Как-то, — у скверика, где Караванная пересекается, кажется что, с Итальянскою, вылетев, наперевес держа трость, в панама, точно палка прямой, без кровинки в лице с неприятным изгибом своих оскорбительных губ, побежал мне навстречу —
— Блок!
Он — не увидел меня.
Этот жест пробегания я пережил как удары хлыста по лицу: «Как он смеет?»
Что?
Лгать! Потому что — увиделось: здесь, на углу Караванной, его обращение с «Боря» — слащавая маска, слетевшая под ноги в миг, когда он полагал, что его не разглядывают; это «голое», злое лицо крепко вляпалось в память; и — стало лицом Аблеухова-сына, когда он идет, запахнувшись в свою николаевку, видясь безруким с отплясывающим по ветру шинельным крылом; [См. «Петербург»] сцена — реминисценция встречи.

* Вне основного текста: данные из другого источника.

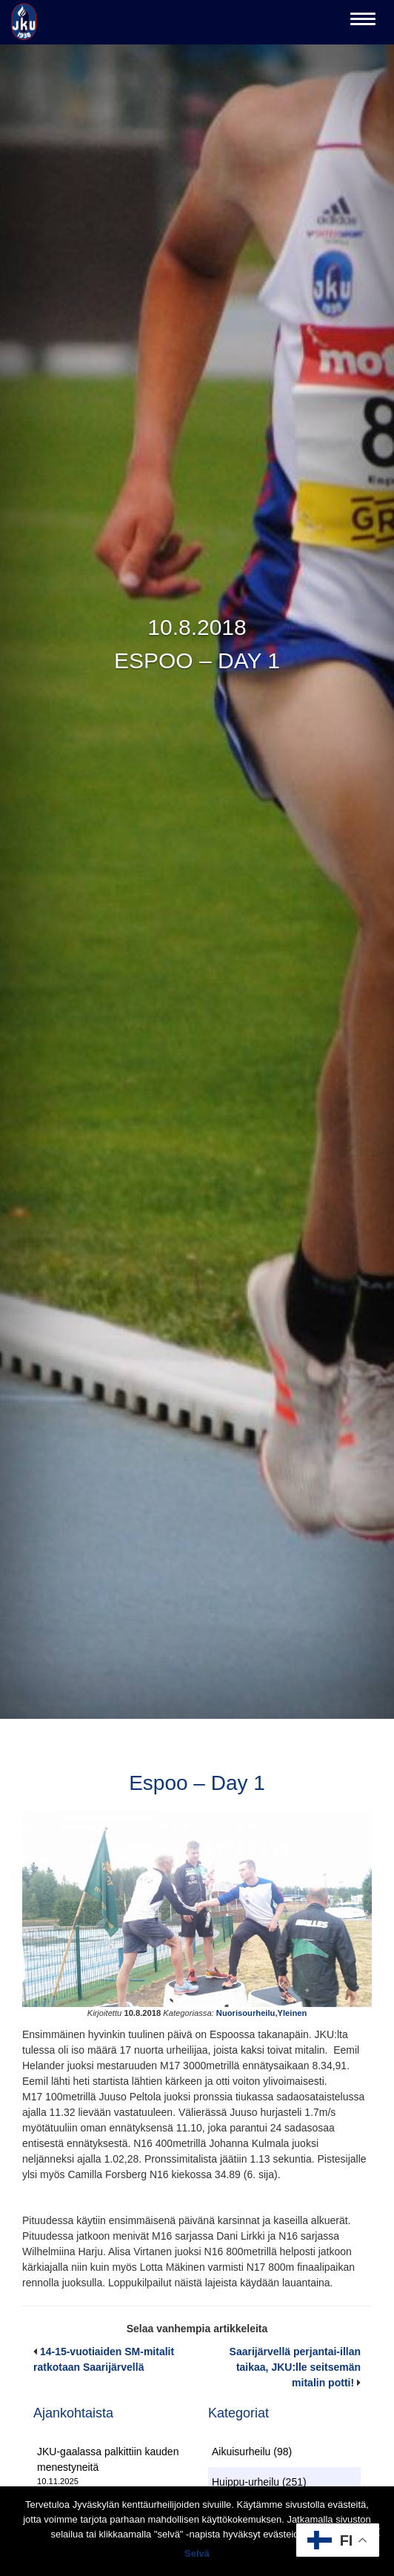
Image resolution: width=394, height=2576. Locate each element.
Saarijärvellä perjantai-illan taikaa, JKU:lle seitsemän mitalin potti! (295, 2367)
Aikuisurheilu (241, 2451)
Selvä (197, 2553)
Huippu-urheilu (245, 2482)
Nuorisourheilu (246, 2012)
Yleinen (292, 2012)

Седьмой уже день: шагать в номере — бред; и шататься по мрачному, черно-серому городу — бред; я склоняюсь на столик заневской харчевни, чтоб греть себя водкой: ознобит; но натыкаюсь на литератора; с ним я оказываюсь уже в другом ресторане; откуда-то взялся Чулков, незадолго до этого выпустивший «О мистическом анархизме», за что из «Весов» я его пощипал; он пенял мне за это.
Хорош: ногой — в гроб, а рукой — за перо; у меня лежит странная книга; заглавие — «Сутта-Нипата»; я силюсь буддийской нирваной прервать свою боль; снова: это случайное пересеченье фантазии о «домино» с мыслью Будды всплывает в романе моем, когда старый туранец является перед сенаторским сыном, заснувшим над бомбой.
С отчаянья я оказываюсь у Федора Сологуба; и виту, что нарумяненный, чернобородый, плешивый мужчина в поддевке, на щеки наклеив огромную мушку и рожками вставших висков увенчав свою плешь, — здесь засел; он держал себя томной красавицей, перед которой маститый Иванов, встряхивая белольняною копною волос, лебезил:
— «Михаил Алексеевич, почитайте стихи».
М. Кузмин, уже ахнувший «Крыльями» [Повесть], стал шепелявить стихи, кокетливо опуская глаза; мне тогда не понравился он; еще более не понравилось чтение собственной «Панихиды», к которому приневолили; я зачитал, — с прихрипеньем, взывая:
Приятно!
На желтом лице моем выпали —
Пятна!
Так я накануне едва не случившейся смерти — себя хоронил.